Mix it dry. Mix 2 tablespoons of MSU and 1 teaspoon of Epsom Salt.
(Note the difference tablespoon and teaspoon)
Mix the dry salts together then measure out your 1/2 teaspoon to mix per gallon of water.

The result will only slightly lower the other nutrients in the total final solution.


----------



## NYEric (Mar 17, 2007)

Thanx. Maybe that will induce the Paphs to bloom instead of divide.


----------



## gonewild (Mar 18, 2007)

NYEric said:


> Thanx. Maybe that will induce the Paphs to bloom instead of divide.



Or divide twice as fast?


----------



## consettbay2003 (Mar 18, 2007)

Gonewild

I do not have access to MSU fertilizer. The one I am currently using has 2% Magnesium Sulfate but 0% calcium. I use RO water.
How much calcium nitrate would you suggest I add to your dry formula mix ( 2 TBS Fertilizer, plus 1 tsp MgS04 ) to get a reasonable balance of Mg/Ca?

I use a constant feed at 1/4 tsp/gal.


----------



## IdahoOrchid (Mar 18, 2007)

NYEric said:


> Thanx. Maybe that will induce the Paphs to bloom instead of divide.

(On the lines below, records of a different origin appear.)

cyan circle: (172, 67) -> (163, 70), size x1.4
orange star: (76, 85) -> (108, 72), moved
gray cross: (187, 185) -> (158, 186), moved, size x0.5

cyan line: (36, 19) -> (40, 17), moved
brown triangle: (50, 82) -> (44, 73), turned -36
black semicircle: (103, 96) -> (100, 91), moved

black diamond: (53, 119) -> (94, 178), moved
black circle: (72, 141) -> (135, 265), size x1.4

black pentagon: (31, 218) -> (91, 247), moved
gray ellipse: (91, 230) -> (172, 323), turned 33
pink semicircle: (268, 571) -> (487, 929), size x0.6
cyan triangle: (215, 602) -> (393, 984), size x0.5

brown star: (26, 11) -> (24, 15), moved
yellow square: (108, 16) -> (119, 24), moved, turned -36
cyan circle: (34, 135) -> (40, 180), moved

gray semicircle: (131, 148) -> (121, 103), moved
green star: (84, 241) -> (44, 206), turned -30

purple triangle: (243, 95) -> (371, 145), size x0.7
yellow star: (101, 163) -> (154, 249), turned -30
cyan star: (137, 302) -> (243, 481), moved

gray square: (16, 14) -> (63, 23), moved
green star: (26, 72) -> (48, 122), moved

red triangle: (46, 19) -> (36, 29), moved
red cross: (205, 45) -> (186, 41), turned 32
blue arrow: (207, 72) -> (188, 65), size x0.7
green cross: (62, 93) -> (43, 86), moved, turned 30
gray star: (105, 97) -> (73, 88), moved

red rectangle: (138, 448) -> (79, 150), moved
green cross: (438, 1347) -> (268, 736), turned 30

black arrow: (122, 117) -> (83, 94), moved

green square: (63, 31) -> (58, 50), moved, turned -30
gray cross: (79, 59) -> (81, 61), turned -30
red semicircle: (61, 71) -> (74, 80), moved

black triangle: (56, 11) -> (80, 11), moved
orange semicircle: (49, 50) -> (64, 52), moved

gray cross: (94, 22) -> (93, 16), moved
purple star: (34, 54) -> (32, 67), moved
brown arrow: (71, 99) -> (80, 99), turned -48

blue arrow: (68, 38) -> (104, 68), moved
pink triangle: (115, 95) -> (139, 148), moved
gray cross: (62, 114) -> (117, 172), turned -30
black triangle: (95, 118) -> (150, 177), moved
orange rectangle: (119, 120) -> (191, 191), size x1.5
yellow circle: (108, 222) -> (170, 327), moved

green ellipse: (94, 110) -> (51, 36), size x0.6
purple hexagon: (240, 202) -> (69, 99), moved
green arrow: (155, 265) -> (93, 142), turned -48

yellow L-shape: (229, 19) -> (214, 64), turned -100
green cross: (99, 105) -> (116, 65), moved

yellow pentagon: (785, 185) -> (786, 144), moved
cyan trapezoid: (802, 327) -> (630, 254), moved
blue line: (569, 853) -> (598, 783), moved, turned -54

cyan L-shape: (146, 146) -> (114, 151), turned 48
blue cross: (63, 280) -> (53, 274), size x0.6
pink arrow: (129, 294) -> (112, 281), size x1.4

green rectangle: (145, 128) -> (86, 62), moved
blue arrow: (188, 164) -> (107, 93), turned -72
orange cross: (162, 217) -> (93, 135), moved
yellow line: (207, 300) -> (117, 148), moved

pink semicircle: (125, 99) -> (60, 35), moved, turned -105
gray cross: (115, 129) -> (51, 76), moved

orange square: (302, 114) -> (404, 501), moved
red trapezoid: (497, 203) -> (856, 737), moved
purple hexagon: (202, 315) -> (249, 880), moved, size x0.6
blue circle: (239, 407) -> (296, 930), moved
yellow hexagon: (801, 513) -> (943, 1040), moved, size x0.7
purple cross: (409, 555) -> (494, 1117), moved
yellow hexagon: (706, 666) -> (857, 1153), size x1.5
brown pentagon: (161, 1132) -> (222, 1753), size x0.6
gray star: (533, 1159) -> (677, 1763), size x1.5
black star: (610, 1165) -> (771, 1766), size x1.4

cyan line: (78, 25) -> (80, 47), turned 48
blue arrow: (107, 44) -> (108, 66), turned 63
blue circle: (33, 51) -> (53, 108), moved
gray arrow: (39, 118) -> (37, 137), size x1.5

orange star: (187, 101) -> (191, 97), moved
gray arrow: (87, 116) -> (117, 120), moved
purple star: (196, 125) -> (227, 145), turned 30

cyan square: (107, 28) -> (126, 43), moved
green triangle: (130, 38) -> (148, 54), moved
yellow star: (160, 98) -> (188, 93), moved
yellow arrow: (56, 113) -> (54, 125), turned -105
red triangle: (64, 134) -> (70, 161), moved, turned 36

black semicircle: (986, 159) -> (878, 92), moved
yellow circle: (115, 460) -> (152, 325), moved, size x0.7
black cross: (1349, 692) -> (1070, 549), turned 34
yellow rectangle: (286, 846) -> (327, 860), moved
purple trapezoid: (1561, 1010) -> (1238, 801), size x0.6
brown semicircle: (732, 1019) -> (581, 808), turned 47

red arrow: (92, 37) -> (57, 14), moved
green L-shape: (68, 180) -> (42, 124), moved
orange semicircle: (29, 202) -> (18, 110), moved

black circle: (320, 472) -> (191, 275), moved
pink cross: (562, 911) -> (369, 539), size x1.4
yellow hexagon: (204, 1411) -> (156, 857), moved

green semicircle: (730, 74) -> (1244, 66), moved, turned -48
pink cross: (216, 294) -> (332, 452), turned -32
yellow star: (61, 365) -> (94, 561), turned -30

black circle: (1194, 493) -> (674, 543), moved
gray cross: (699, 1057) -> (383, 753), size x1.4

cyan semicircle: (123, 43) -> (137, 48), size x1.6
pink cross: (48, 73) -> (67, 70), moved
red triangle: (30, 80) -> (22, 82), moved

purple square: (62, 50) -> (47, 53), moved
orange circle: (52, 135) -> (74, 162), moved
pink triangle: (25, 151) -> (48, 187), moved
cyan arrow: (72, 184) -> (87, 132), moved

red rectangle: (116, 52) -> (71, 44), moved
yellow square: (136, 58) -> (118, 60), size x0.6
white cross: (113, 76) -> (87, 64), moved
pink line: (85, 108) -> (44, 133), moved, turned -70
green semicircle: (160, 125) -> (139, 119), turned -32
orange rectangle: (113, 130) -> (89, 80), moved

It is my understanding that Magnesium helps/improves the photosynthesis process rather than the blooming one.

Lance?


----------



## TADD (Mar 18, 2007)

I agree with Steven, It always greens up the plants real well!


----------



## gonewild (Mar 18, 2007)

consettbay2003 said:


> Gonewild
> 
> I do not have access to MSU fertilizer. The one I am currently using has 2% Magnesium Sulfate but 0% calcium. I use RO water.
> How much calcium nitrate would you suggest I add to your dry formula mix ( 2 TBS Fertilizer, plus 1 tsp MgS04 ) to get a reasonable balance of Mg/Ca?
> ...



That will depend on what else is in the fertilizer you are using. Calcium nitrate will also add some nitrogen so that needs to be considered for the total. Tell me the % of nutrients in the fertilizer you are using and I'll see how it works out.


----------



## gonewild (Mar 18, 2007)

IdahoOrchid said:


> It is my understanding that Magnesium helps/improves the photosynthesis process rather than the blooming one.
> 
> Lance?



That is correct magnesium is an important nutrient for the leaf chlorophyll function. But the first step in getting plants to bloom faster and better is to grow them faster and better.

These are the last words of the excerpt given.